Yesterday, I did two outdoor activities, and took some pictures. One desire when creating a picture gallery is to add a few bits of annotation, and comments to remember the event and place.

Vision Models can help with automatically caption the pictures. E.g: “this picture shows a motorcycle and an suv on a gravel pit ..” etc. Having the computer generate this caption is helpful for

  1. have the picture alt pre-populated. accessibility matters.
  2. use the automatic captions as a starting point for adding more color commentary.

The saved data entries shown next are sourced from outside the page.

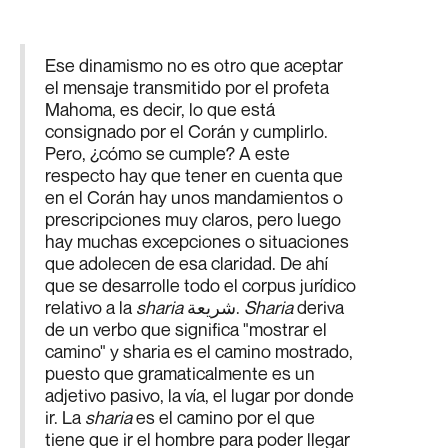
Ese dinamismo no es otro que aceptar
el mensaje transmitido por el profeta
Mahoma, es decir, lo que está
consignado por el Corán y cumplirlo.
Pero, ¿cómo se cumple? A este
respecto hay que tener en cuenta que
en el Corán hay unos mandamientos o
prescripciones muy claros, pero luego
hay muchas excepciones o situaciones
que adolecen de esa claridad. De ahí
que se desarrolle todo el corpus jurídico
relativo a la
sharia
شريعة.
Sharia
deriva
de un verbo que significa "mostrar el
camino" y sharia es el camino mostrado,
puesto que gramaticalmente es un
adjetivo pasivo, la vía, el lugar por donde
ir. La
sharia
es el camino por el que
tiene que ir el hombre para poder llegar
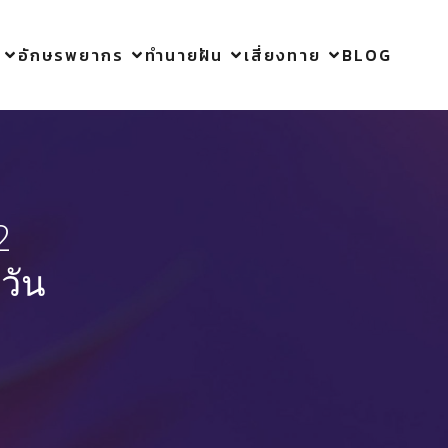
อักษรพยากร
ทำนายฝัน
เสี่ยงทาย
BLOG
2
วัน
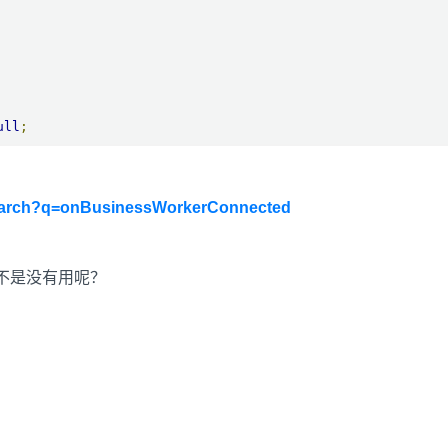
ull
;
/search?q=onBusinessWorkerConnected
属性是不是没有用呢？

I wanted to see what we can do with the new vision models. The first stop was Claude.

With Claude

descibe pic with claude

This is an excellent description. I can go two directions from here:

  1. use the Anthropic/Claude API to generate image captions and integrate into the gallery generation workflow
  2. run a local model on my laptop and see if it can do an equavalent or better job.

So, I went to Huggingface and looked for some “Image captioning”models.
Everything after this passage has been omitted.